As Washington prepared to host its first-ever World Series, tens of thousands of baseball fans lined up outside Griffith Stadium on Georgia Avenue NW to buy tickets for the Oct. 4, 1924, opener. It was a woman, Elizabeth “Elsie” Tydings of 728 Sixth St. NW, who nabbed the first one.

As Washington prepared to host its first-ever World Series, famous gate-crasher James “One-Eye” Connelly arrived in town. Connelly was notorious for never paying admission to a sporting event. As Washington ballplayer Nick Altrock later reminisced: “He was the first gate-crasher to devise the system of walking into a ballpark backward, so they would think he was coming out.”

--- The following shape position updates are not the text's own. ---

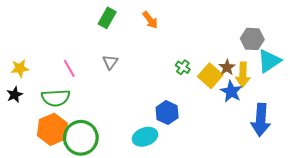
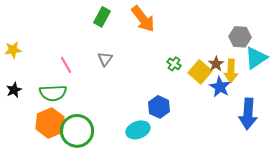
orange arrow: (150, 20) -> (143, 19), size x1.6
yellow star: (20, 68) -> (13, 50), moved

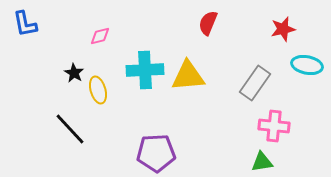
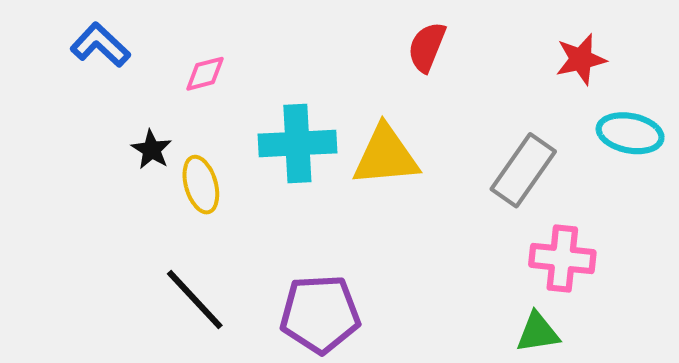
blue L-shape: (25, 24) -> (100, 45), moved, turned 144
black line: (70, 129) -> (195, 300), moved

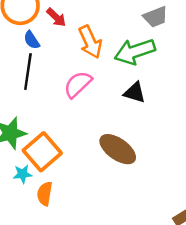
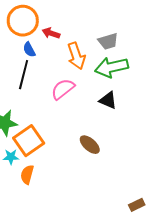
red arrow: (56, 17) -> (51, 33), turned 150
gray trapezoid: (156, 17) -> (108, 41), moved
brown ellipse: (118, 149) -> (90, 145), size x0.7

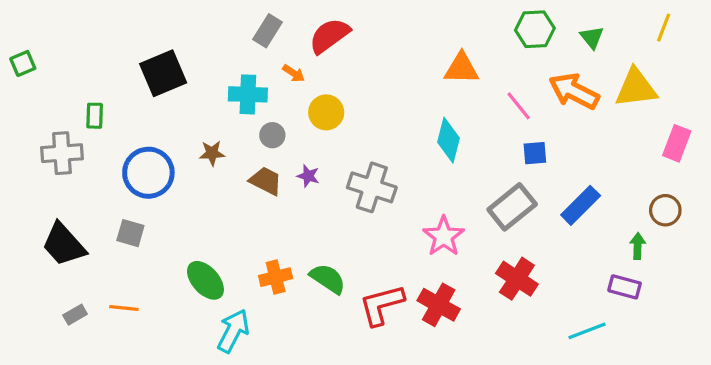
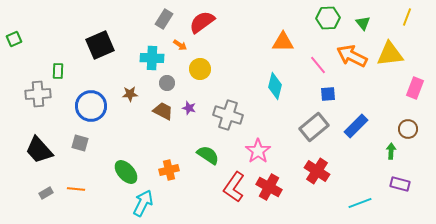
pink star: (444, 236) -> (258, 151), moved
green semicircle: (328, 279) -> (208, 155), moved
purple rectangle: (625, 287) -> (400, 184), moved
red L-shape: (382, 305) -> (234, 187), turned -40

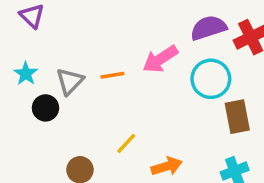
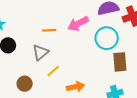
gray triangle: (70, 81) -> (40, 52), moved

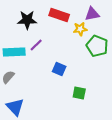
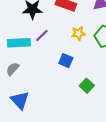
yellow star: (80, 29) -> (78, 33), moved
green square: (79, 93) -> (87, 86), turned 32

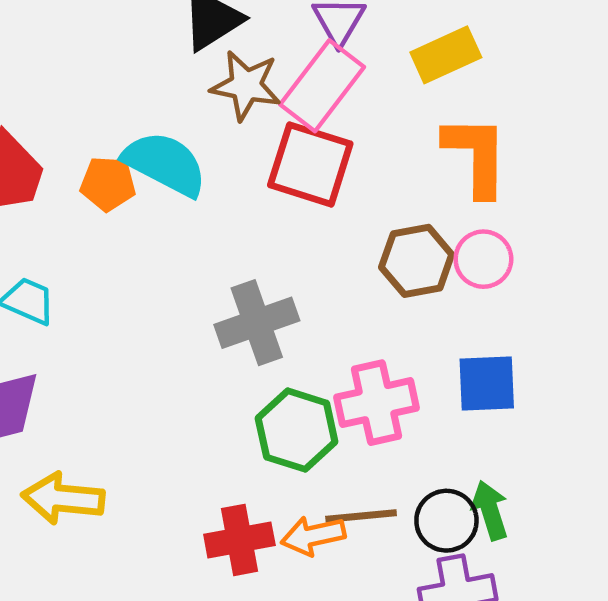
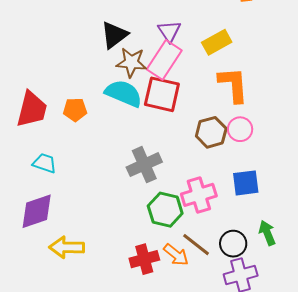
cyan semicircle: (165, 164) -> (124, 93), moved
green arrow: (490, 510) -> (267, 233), moved
brown line: (361, 516) -> (196, 245), turned 48
orange arrow: (313, 536) -> (176, 255), turned -124

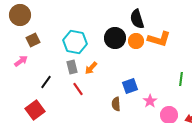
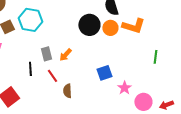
cyan hexagon: (75, 42) -> (30, 20), moved
green line: (181, 79) -> (155, 57), moved
black line: (46, 82) -> (30, 69), moved, turned -40
brown semicircle: (116, 104) -> (67, 91), moved

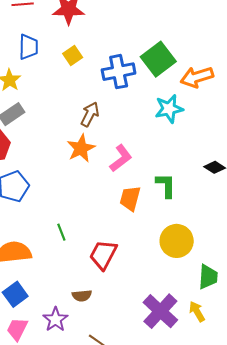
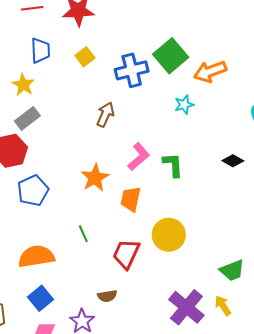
cyan star: (169, 109) -> (184, 105), size x0.7
orange star: (81, 148) -> (95, 178), moved
green L-shape: (166, 185) -> (173, 165), moved
orange trapezoid: (130, 198) -> (131, 199), moved
yellow circle: (177, 241) -> (169, 235), moved
green trapezoid: (208, 277) -> (232, 270), turned 68

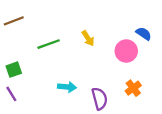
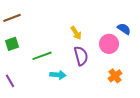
green line: (49, 44) -> (42, 56), moved
green square: (14, 70) -> (12, 44), moved
purple semicircle: (100, 99) -> (81, 56), moved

As Washington prepared to host its first-ever World Series, some Washingtonians complained that “certain prominent folk” were getting all the good tickets while regular fans were getting stiffed. Not so, said team owner Clark Griffith: “All applications for World Series tickets filed with the Washington base ball club have been taken care of as well as humanly possible.”

As Washington prepared to host its first-ever World Series, agents from the Department of Internal Revenue fanned out downtown, on the lookout for scalpers who were allegedly selling $1.90 grandstand tickets for $50.

As Washington prepared to host its first-ever World Series, a soldier injured in the Great War — “helpless and palsied and in his early twenties” — showed up at Griffith Stadium hoping for a job selling peanuts. He could not afford a ticket, and it was the only way he could see a game. He was lost in the crush, but when Estelle Brown read the veteran’s story in that evening’s paper, she dropped a ticket at the Star office for him.

As Washington prepared to host its first-ever World Series, veterans of the U.S. Army’s 1st Infantry Division fretted. President Calvin Coolidge was scheduled to deliver the remarks at the dedication of their new monument on the afternoon of Oct. 4. But that was when the Washington ballclub would be taking on the New York Giants, and everyone knew Coolidge would rather be there. They decided to switch the dedication to the morning so the president could do both.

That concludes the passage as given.